**How to complete this task**
The records that follow must be printed exactly as they are.

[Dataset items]
"""

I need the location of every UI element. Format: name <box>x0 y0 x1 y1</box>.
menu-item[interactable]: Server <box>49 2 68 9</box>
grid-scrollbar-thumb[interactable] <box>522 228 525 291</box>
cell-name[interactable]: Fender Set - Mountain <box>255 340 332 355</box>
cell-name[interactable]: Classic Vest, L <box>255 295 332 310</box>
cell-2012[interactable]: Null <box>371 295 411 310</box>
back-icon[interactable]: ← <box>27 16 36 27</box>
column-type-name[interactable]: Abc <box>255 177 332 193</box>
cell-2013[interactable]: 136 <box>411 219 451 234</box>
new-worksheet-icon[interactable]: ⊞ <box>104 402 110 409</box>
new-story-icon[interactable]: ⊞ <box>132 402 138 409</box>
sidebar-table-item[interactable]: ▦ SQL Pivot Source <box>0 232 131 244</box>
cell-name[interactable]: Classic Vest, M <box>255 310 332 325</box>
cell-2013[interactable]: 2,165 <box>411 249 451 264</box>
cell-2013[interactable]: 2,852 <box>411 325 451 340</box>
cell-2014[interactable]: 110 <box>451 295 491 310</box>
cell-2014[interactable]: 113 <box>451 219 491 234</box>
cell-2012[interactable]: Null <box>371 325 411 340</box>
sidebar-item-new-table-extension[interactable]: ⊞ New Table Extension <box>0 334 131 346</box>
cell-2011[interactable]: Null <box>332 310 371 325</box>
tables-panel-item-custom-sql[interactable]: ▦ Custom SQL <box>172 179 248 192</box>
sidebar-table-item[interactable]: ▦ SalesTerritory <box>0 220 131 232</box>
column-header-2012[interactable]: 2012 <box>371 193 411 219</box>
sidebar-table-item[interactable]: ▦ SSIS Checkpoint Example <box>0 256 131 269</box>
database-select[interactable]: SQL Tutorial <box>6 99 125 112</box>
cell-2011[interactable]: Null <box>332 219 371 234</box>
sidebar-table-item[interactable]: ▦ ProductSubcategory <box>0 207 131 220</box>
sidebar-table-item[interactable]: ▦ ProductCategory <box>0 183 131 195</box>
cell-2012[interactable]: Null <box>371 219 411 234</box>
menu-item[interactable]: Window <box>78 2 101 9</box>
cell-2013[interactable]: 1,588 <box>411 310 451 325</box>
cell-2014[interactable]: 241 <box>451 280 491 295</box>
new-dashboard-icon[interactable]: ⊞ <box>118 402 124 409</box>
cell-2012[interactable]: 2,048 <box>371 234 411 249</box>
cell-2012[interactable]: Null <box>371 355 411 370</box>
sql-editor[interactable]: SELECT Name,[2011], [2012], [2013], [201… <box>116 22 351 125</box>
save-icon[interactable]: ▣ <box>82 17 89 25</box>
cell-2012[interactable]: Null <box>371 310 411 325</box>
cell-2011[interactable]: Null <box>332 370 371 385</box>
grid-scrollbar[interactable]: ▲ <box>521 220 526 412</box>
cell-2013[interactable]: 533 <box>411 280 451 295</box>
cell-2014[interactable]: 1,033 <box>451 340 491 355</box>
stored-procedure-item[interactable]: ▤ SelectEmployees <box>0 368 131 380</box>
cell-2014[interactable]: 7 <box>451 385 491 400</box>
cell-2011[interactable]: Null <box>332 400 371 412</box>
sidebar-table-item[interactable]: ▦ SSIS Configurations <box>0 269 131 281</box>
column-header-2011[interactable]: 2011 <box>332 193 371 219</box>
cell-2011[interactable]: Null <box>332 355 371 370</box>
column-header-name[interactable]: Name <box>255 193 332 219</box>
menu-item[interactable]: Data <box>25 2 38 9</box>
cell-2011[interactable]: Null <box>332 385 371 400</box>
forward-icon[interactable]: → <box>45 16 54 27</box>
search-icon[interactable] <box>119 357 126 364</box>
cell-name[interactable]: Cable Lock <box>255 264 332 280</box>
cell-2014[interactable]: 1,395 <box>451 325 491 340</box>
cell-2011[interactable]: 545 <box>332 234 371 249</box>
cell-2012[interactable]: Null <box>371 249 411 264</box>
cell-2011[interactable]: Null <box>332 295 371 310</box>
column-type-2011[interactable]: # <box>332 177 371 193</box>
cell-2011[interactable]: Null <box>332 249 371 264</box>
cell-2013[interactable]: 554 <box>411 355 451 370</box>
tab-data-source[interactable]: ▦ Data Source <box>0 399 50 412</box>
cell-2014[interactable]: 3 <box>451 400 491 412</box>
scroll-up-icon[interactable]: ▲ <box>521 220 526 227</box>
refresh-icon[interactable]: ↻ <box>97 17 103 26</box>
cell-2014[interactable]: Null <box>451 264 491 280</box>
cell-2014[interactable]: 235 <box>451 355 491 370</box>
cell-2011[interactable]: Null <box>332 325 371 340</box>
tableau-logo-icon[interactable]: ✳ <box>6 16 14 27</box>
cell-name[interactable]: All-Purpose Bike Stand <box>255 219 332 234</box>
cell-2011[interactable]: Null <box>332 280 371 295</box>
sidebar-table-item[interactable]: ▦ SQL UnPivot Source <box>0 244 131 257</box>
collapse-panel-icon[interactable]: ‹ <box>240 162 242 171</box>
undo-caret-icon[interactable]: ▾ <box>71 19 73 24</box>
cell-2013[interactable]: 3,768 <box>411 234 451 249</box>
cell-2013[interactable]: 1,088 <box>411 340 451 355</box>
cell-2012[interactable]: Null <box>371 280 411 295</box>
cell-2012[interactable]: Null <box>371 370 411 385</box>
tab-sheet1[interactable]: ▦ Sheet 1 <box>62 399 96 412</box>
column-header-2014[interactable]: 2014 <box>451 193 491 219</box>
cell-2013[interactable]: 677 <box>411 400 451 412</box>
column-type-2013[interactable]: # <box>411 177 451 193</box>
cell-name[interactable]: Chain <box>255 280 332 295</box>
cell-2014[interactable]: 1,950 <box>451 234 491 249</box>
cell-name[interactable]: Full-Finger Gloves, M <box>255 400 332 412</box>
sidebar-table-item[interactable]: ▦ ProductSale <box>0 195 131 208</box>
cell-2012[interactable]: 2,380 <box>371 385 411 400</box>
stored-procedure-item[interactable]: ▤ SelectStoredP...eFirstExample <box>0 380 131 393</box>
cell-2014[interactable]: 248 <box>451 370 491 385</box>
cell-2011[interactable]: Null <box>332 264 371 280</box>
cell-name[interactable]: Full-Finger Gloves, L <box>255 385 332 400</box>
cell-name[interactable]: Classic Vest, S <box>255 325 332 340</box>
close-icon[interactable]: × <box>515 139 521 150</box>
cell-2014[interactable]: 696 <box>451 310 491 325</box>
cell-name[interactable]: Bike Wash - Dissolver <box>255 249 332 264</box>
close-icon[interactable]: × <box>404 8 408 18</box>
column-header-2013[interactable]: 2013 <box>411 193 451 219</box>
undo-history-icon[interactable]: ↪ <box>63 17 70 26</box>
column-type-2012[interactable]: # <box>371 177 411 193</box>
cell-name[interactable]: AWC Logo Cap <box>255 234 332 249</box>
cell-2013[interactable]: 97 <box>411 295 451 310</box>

"""

**Answer for the task**
I need the location of every UI element. Format: name <box>x0 y0 x1 y1</box>.
menu-item[interactable]: Server <box>49 2 68 9</box>
grid-scrollbar-thumb[interactable] <box>522 228 525 291</box>
cell-name[interactable]: Fender Set - Mountain <box>255 340 332 355</box>
cell-name[interactable]: Classic Vest, L <box>255 295 332 310</box>
cell-2012[interactable]: Null <box>371 295 411 310</box>
back-icon[interactable]: ← <box>27 16 36 27</box>
column-type-name[interactable]: Abc <box>255 177 332 193</box>
cell-2013[interactable]: 136 <box>411 219 451 234</box>
new-worksheet-icon[interactable]: ⊞ <box>104 402 110 409</box>
new-story-icon[interactable]: ⊞ <box>132 402 138 409</box>
sidebar-table-item[interactable]: ▦ SQL Pivot Source <box>0 232 131 244</box>
cell-name[interactable]: Classic Vest, M <box>255 310 332 325</box>
cell-2013[interactable]: 2,165 <box>411 249 451 264</box>
cell-2013[interactable]: 2,852 <box>411 325 451 340</box>
cell-2014[interactable]: 110 <box>451 295 491 310</box>
cell-2014[interactable]: 113 <box>451 219 491 234</box>
cell-2012[interactable]: Null <box>371 325 411 340</box>
sidebar-item-new-table-extension[interactable]: ⊞ New Table Extension <box>0 334 131 346</box>
cell-2011[interactable]: Null <box>332 310 371 325</box>
tables-panel-item-custom-sql[interactable]: ▦ Custom SQL <box>172 179 248 192</box>
sidebar-table-item[interactable]: ▦ SalesTerritory <box>0 220 131 232</box>
column-header-2012[interactable]: 2012 <box>371 193 411 219</box>
sidebar-table-item[interactable]: ▦ SSIS Checkpoint Example <box>0 256 131 269</box>
database-select[interactable]: SQL Tutorial <box>6 99 125 112</box>
cell-2011[interactable]: Null <box>332 219 371 234</box>
sidebar-table-item[interactable]: ▦ ProductSubcategory <box>0 207 131 220</box>
sidebar-table-item[interactable]: ▦ ProductCategory <box>0 183 131 195</box>
cell-2012[interactable]: Null <box>371 219 411 234</box>
menu-item[interactable]: Window <box>78 2 101 9</box>
cell-2013[interactable]: 1,588 <box>411 310 451 325</box>
cell-2014[interactable]: 241 <box>451 280 491 295</box>
new-dashboard-icon[interactable]: ⊞ <box>118 402 124 409</box>
cell-2012[interactable]: 2,048 <box>371 234 411 249</box>
cell-2012[interactable]: Null <box>371 355 411 370</box>
sql-editor[interactable]: SELECT Name,[2011], [2012], [2013], [201… <box>116 22 351 125</box>
save-icon[interactable]: ▣ <box>82 17 89 25</box>
cell-2012[interactable]: Null <box>371 310 411 325</box>
cell-2011[interactable]: Null <box>332 370 371 385</box>
grid-scrollbar[interactable]: ▲ <box>521 220 526 412</box>
cell-2013[interactable]: 533 <box>411 280 451 295</box>
cell-2014[interactable]: 1,033 <box>451 340 491 355</box>
stored-procedure-item[interactable]: ▤ SelectEmployees <box>0 368 131 380</box>
cell-2014[interactable]: 7 <box>451 385 491 400</box>
cell-2011[interactable]: Null <box>332 400 371 412</box>
sidebar-table-item[interactable]: ▦ SSIS Configurations <box>0 269 131 281</box>
column-header-2011[interactable]: 2011 <box>332 193 371 219</box>
cell-2011[interactable]: Null <box>332 355 371 370</box>
column-header-name[interactable]: Name <box>255 193 332 219</box>
menu-item[interactable]: Data <box>25 2 38 9</box>
cell-2011[interactable]: Null <box>332 385 371 400</box>
forward-icon[interactable]: → <box>45 16 54 27</box>
search-icon[interactable] <box>119 357 126 364</box>
cell-name[interactable]: Cable Lock <box>255 264 332 280</box>
cell-2014[interactable]: 1,395 <box>451 325 491 340</box>
cell-2011[interactable]: 545 <box>332 234 371 249</box>
cell-2012[interactable]: Null <box>371 249 411 264</box>
cell-2011[interactable]: Null <box>332 295 371 310</box>
column-type-2011[interactable]: # <box>332 177 371 193</box>
cell-2011[interactable]: Null <box>332 249 371 264</box>
cell-2013[interactable]: 554 <box>411 355 451 370</box>
tab-data-source[interactable]: ▦ Data Source <box>0 399 50 412</box>
cell-2014[interactable]: 3 <box>451 400 491 412</box>
scroll-up-icon[interactable]: ▲ <box>521 220 526 227</box>
refresh-icon[interactable]: ↻ <box>97 17 103 26</box>
cell-2014[interactable]: Null <box>451 264 491 280</box>
cell-2014[interactable]: 235 <box>451 355 491 370</box>
cell-2011[interactable]: Null <box>332 325 371 340</box>
tableau-logo-icon[interactable]: ✳ <box>6 16 14 27</box>
cell-name[interactable]: All-Purpose Bike Stand <box>255 219 332 234</box>
cell-2011[interactable]: Null <box>332 280 371 295</box>
sidebar-table-item[interactable]: ▦ SQL UnPivot Source <box>0 244 131 257</box>
collapse-panel-icon[interactable]: ‹ <box>240 162 242 171</box>
undo-caret-icon[interactable]: ▾ <box>71 19 73 24</box>
cell-2013[interactable]: 3,768 <box>411 234 451 249</box>
cell-2013[interactable]: 1,088 <box>411 340 451 355</box>
cell-2012[interactable]: Null <box>371 280 411 295</box>
cell-2012[interactable]: Null <box>371 370 411 385</box>
tab-sheet1[interactable]: ▦ Sheet 1 <box>62 399 96 412</box>
column-header-2014[interactable]: 2014 <box>451 193 491 219</box>
cell-2013[interactable]: 677 <box>411 400 451 412</box>
column-type-2013[interactable]: # <box>411 177 451 193</box>
cell-name[interactable]: Chain <box>255 280 332 295</box>
cell-2014[interactable]: 1,950 <box>451 234 491 249</box>
cell-name[interactable]: Full-Finger Gloves, M <box>255 400 332 412</box>
sidebar-table-item[interactable]: ▦ ProductSale <box>0 195 131 208</box>
cell-2012[interactable]: 2,380 <box>371 385 411 400</box>
stored-procedure-item[interactable]: ▤ SelectStoredP...eFirstExample <box>0 380 131 393</box>
cell-2014[interactable]: 248 <box>451 370 491 385</box>
cell-2011[interactable]: Null <box>332 264 371 280</box>
cell-name[interactable]: Full-Finger Gloves, L <box>255 385 332 400</box>
cell-name[interactable]: Classic Vest, S <box>255 325 332 340</box>
close-icon[interactable]: × <box>515 139 521 150</box>
cell-2014[interactable]: 696 <box>451 310 491 325</box>
cell-name[interactable]: Bike Wash - Dissolver <box>255 249 332 264</box>
close-icon[interactable]: × <box>404 8 408 18</box>
column-header-2013[interactable]: 2013 <box>411 193 451 219</box>
undo-history-icon[interactable]: ↪ <box>63 17 70 26</box>
column-type-2012[interactable]: # <box>371 177 411 193</box>
cell-name[interactable]: AWC Logo Cap <box>255 234 332 249</box>
cell-2013[interactable]: 97 <box>411 295 451 310</box>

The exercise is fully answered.